Mind your vocabulary
Ever described a task as “easy” or said it’s “just” an article/ post? When describing what we do, especially when we talk to people with barely tangent jobs to our own, we tend to downplay a lot of the more “simpler” tasks we perform but in trying to tell someone that we’re able to fulfill a request or have enough time to perform a task, we trivialize it.
How we describe our own jobs or the tasks we perform shapes other people’s perception of them. Having people estimate our work, especially when they’re completely clueless what it entails, is one of the most frustrating habits we’re confronted with. Now, how do you think simplifying your tasks even further might affect this tendency to estimate someone else’s job?
Do yourself and other people who perform similar tasks to yours a massive favour and just say what you mean.
Teach and preach
It’s one thing to say “We need to set up a company blog” to a room full of marketers and a whole different story when you’re saying it to folks who’ve never even read a blog post, let alone written one. Just because you understand all the implications of a task, don’t assume everyone else does.
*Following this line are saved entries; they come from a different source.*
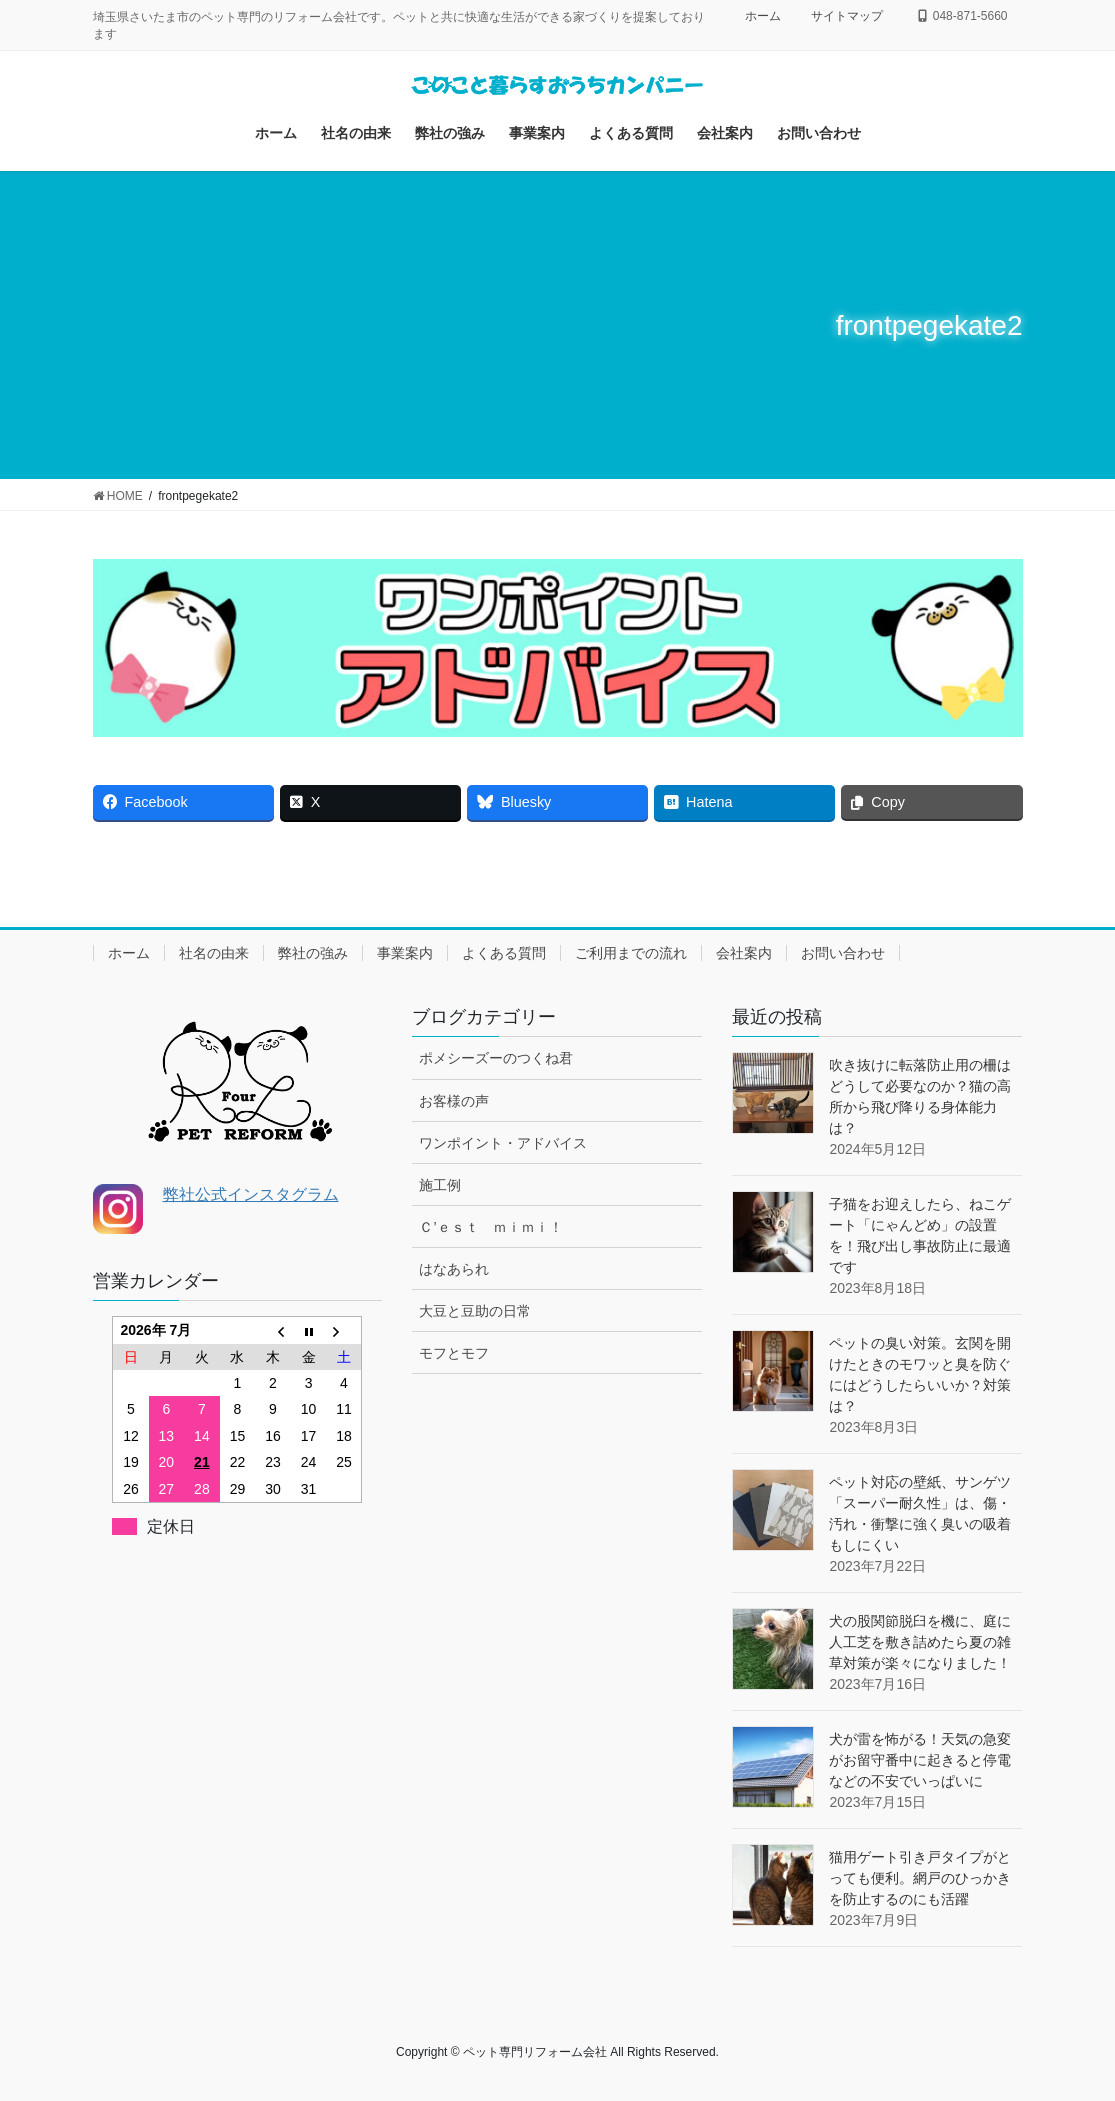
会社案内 (744, 953)
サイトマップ (847, 16)
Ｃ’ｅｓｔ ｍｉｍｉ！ (490, 1227)
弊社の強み (313, 953)
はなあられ (454, 1269)
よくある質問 (504, 953)
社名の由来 (214, 953)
Within such a fast-paced industry, unless you’re very hands-on with online marketing, you’re likely to only have a very blurry picture of all the strategies, changes and techniques you can use. To sell an idea or simply to make your life a wee bit easier when working with people who fill different positions, you have to get in the habit of non-condescendingly dishing out context.
Now some of us may already be doing this, however, you need to effectively calibrate providing enough context so people understand the implications without giving them details irrelevant to the point you’re trying to make. In other words, if you’re talking to an exec and trying to get them to approve the budget necessary for your company blog, tell them what resources you need, give them a high level overview of the process and the benefits your initiative will bring. Hold back on the many layers of content marketing, social media distribution tactics, editorial calendar, SEO, etc.
Just like you need to understand your audience when you distribute content in a campaign, you’ll need to understand your audience and tailor the messages about online marketing you deliver to the people you work with.
Do NOT give up or in
When you’ve explained something in 50 different ways to 50 different people and you have to rinse and repeat it, you might get a tad bit frustrated, roll your eyes and just go along with whatever overused and abused strategy someone’s come up with. This is one reason why we can’t have nice online campaigns, so please stop!
Learn to use context, professional experience and your actual job to advocate for improvements, innovation and just a better way of doing things all around. Remember, people can’t think outside the box if they can’t see the box. You’ve got to draw it for them. And yes, it does get frustrating, but I don’t think caving in and going with bad options makes things any easier.
Sharing is caring
The easiest way to try and keep people in the digital loop is by sharing updates with them and the most effective way to get them on board with best practices is by making sure the sources of said recommendations are thought-leaders they recognise and respect.
Repackaging content into easy to follow, very visual digests that link to the source material but also include a brief overview, author profiles and one key insight is, although neither quick nor an easy, but effective way of maximising the likelihood that they will, at least in part, register the information you’re distributing and, most importantly, by the time you try to pitch an idea, your audience will already have some of the context required for buy-in.
The Bottom Line
When you’ve got a million things to do and on top of that have to explain the ins and outs of a complex online campaign to someone still struggling with the basics of hashtags, you can easily get frustrated and give into crappy ideas or quickly get up the I-know-better high horse.
The trick is accepting that the people around you might not have the same level of understanding you do and, through a combination of putting your foot down and preaching best practices, prioritise the success of your campaign/ initiative over ego-cuddling.